EXERCISE DIRECTIONS
Only the lines below, from the one with "типичными проблемами: фильтрует только" through the one with "давности работает так же в общем и целом, за", are to be written out, exactly.

□ □ □ □ □ □ □

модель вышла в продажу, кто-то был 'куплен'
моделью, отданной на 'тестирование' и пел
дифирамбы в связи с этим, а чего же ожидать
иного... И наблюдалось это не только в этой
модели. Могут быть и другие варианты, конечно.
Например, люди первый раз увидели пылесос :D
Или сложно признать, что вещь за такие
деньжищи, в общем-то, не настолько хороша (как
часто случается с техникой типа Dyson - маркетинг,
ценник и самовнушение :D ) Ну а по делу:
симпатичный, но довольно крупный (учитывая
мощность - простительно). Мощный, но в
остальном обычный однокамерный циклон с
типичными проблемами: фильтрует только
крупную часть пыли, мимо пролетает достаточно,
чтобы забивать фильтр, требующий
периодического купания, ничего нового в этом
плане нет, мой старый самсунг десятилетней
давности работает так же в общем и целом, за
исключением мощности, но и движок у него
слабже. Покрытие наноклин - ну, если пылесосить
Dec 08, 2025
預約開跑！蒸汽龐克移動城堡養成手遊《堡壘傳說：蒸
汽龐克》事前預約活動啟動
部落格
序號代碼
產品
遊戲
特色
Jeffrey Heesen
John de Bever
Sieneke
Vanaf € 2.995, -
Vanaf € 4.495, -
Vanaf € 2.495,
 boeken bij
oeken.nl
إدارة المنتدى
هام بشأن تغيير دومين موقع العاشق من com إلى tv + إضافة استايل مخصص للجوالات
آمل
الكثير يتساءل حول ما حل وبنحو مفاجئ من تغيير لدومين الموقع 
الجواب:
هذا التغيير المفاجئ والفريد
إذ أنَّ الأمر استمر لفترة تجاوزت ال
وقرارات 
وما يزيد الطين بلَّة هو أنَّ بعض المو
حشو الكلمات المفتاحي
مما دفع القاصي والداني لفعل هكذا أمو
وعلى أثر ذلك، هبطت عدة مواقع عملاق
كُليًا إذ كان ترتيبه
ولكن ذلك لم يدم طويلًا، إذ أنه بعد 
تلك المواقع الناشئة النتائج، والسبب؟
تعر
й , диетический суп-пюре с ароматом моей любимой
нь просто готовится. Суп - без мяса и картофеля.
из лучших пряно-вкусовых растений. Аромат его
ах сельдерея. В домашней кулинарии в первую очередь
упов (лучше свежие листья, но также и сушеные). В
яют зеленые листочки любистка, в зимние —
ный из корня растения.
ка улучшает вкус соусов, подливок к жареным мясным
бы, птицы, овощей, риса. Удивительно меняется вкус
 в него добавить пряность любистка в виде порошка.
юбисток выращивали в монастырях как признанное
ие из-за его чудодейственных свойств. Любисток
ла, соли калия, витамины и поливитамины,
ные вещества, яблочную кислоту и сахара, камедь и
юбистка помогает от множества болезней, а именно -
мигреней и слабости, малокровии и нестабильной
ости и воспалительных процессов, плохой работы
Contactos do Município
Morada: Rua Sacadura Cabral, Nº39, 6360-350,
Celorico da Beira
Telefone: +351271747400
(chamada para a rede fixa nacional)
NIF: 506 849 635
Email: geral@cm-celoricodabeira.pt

□ □ □ □ □ □ □

OUTPUT
типичными проблемами: фильтрует только
крупную часть пыли, мимо пролетает достаточно,
чтобы забивать фильтр, требующий
периодического купания, ничего нового в этом
плане нет, мой старый самсунг десятилетней
давности работает так же в общем и целом, за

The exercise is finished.